Show each line from the records below in which the word "Price" occurs.

= DATA SHOWN =
= Beginning of Section =
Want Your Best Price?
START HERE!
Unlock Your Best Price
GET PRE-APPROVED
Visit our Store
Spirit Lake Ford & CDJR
= End of Section =
= Beginning of Section =
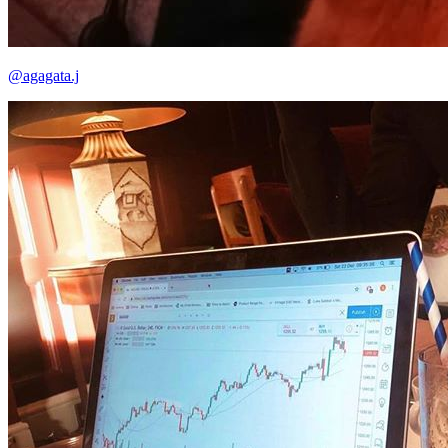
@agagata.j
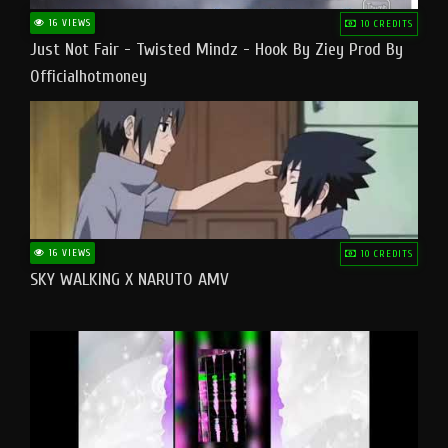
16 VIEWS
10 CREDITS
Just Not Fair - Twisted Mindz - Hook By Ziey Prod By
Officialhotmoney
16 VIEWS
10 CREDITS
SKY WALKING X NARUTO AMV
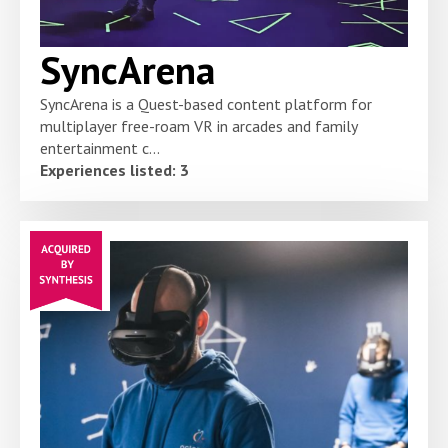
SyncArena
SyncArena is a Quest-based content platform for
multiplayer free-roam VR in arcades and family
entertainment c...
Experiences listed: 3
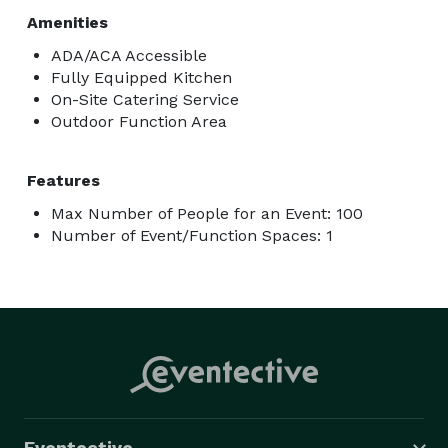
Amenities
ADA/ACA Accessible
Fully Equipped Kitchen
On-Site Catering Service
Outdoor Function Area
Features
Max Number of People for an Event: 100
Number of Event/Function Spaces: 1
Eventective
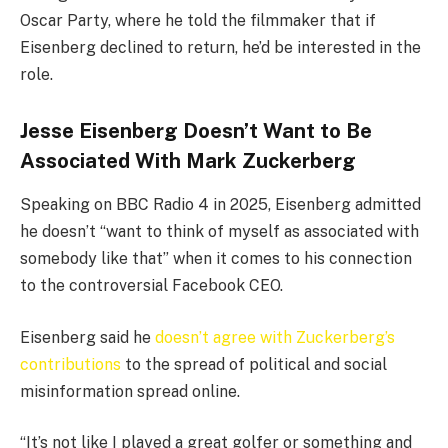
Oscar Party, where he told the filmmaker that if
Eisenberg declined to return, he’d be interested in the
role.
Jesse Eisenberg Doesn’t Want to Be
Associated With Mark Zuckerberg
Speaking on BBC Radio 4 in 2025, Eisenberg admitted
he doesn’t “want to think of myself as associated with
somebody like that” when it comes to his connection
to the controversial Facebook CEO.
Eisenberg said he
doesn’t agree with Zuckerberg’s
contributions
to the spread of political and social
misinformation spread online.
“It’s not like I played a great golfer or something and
= End of Section =
= Beginning of Section =
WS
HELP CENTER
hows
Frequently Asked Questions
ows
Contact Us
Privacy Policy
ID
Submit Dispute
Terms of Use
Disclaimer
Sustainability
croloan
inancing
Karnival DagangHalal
= End of Section =
= ANSWER FOR THIS EXERCISE =
Want Your Best Price?
Unlock Your Best Price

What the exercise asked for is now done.